- [Assignment]: Start at the top of the records and, please, print each line exactly through the line that contains "L'art subtil de", leaving out all pictures.

(Records drawn from a dataset)
::::::

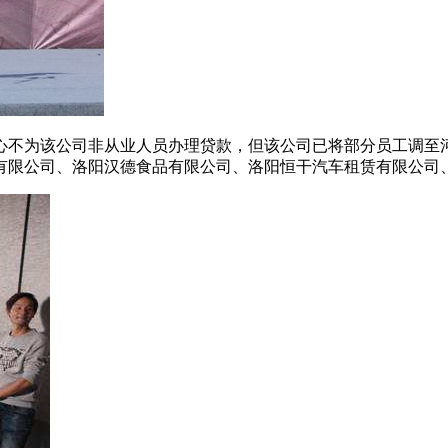
中心不为该公司非从业人员办理贷款，但该公司已将部分员工调
有限公司、洛阳汉德食品有限公司、洛阳恒干汽车租赁有限公司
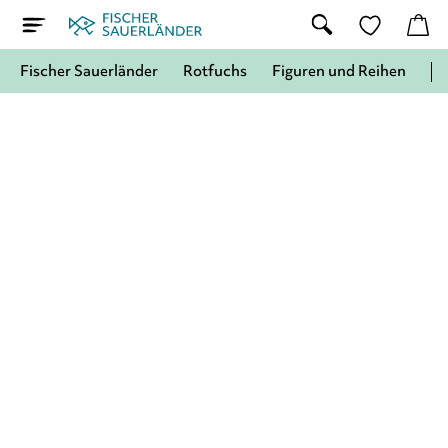
Fischer Sauerländer
Rotfuchs
Figuren und Reihen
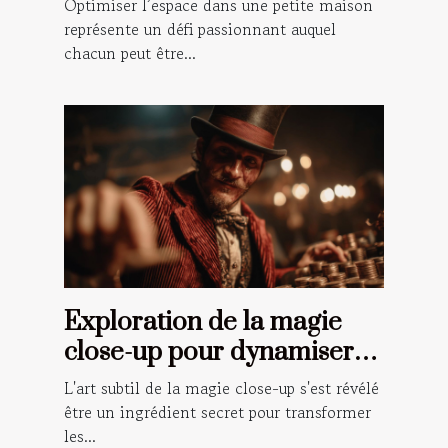
Optimiser l’espace dans une petite maison
représente un défi passionnant auquel
chacun peut être...
Exploration de la magie
close-up pour dynamiser
vos événements spéciaux
L'art subtil de la magie close-up s'est révélé
être un ingrédient secret pour transformer
les...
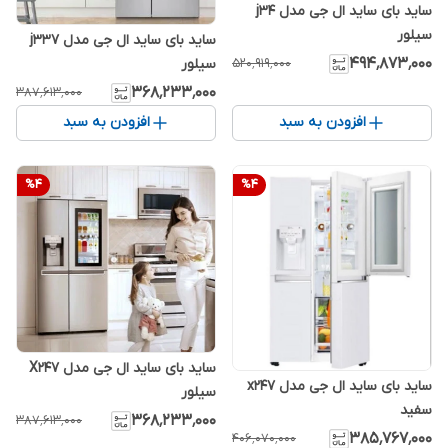
ساید بای ساید ال جی مدل j34
سیلور
ساید بای ساید ال جی مدل j337
۴۹۴٬۸۷۳٬۰۰۰
۵۲۰٬۹۱۹٬۰۰۰
سیلور
۳۶۸٬۲۳۳٬۰۰۰
۳۸۷٬۶۱۳٬۰۰۰
افزودن به سبد
افزودن به سبد
%
4
%
4
ساید بای ساید ال جی مدل X247
ساید بای ساید ال جی مدل x247
سیلور
سفید
۳۶۸٬۲۳۳٬۰۰۰
۳۸۷٬۶۱۳٬۰۰۰
۳۸۵٬۷۶۷٬۰۰۰
۴۰۶٬۰۷۰٬۰۰۰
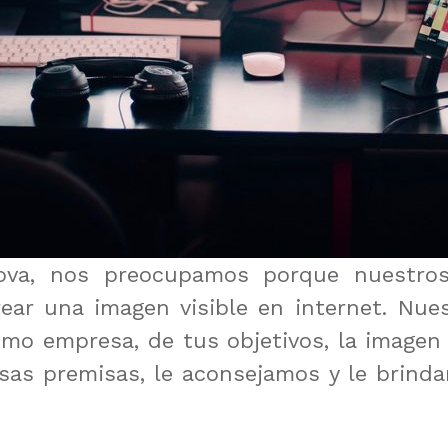
nova, nos preocupamos porque nuestro
ear una imagen visible en internet. Nues
o empresa, de tus objetivos, la imagen q
sas premisas, le aconsejamos y le brind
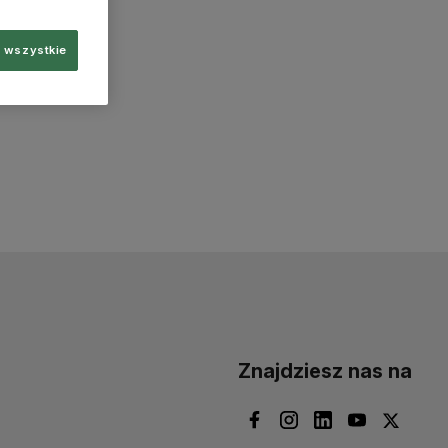
 wszystkie
Znajdziesz nas na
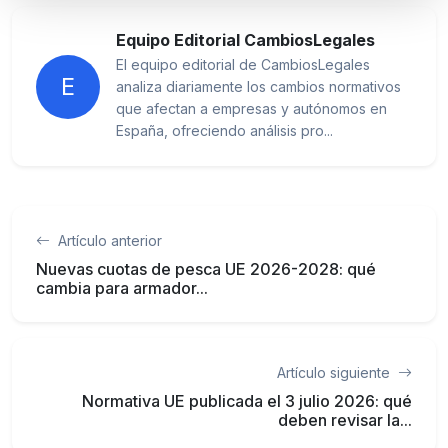
Equipo Editorial CambiosLegales
El equipo editorial de CambiosLegales
E
analiza diariamente los cambios normativos
que afectan a empresas y autónomos en
España, ofreciendo análisis pro...
Artículo anterior
Nuevas cuotas de pesca UE 2026-2028: qué
cambia para armador...
Artículo siguiente
Normativa UE publicada el 3 julio 2026: qué
deben revisar la...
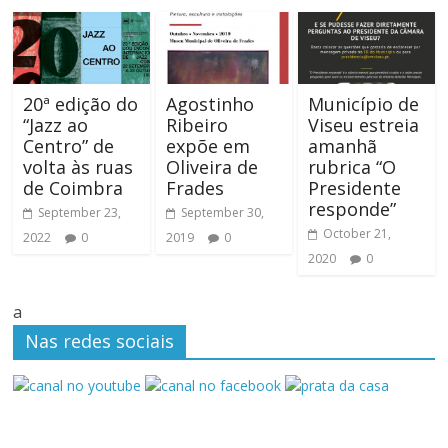
20ª edição do
Agostinho
Município de
“Jazz ao
Ribeiro
Viseu estreia
Centro” de
expõe em
amanhã
volta às ruas
Oliveira de
rubrica “O
de Coimbra
Frades
Presidente
responde”
September 23,
September 30,
October 21,
2022
0
2019
0
2020
0
a
Nas redes sociais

::::::

- [Answer to this exercise]:
中心不为该公司非从业人员办理贷款，但该公司已将部分员工调
有限公司、洛阳汉德食品有限公司、洛阳恒干汽车租赁有限公司
Fischer Sauerländer
Rotfuchs
Figuren und Reihen
Optimiser l’espace dans une petite maison
représente un défi passionnant auquel
chacun peut être...
Exploration de la magie
close-up pour dynamiser
vos événements spéciaux
L'art subtil de la magie close-up s'est révélé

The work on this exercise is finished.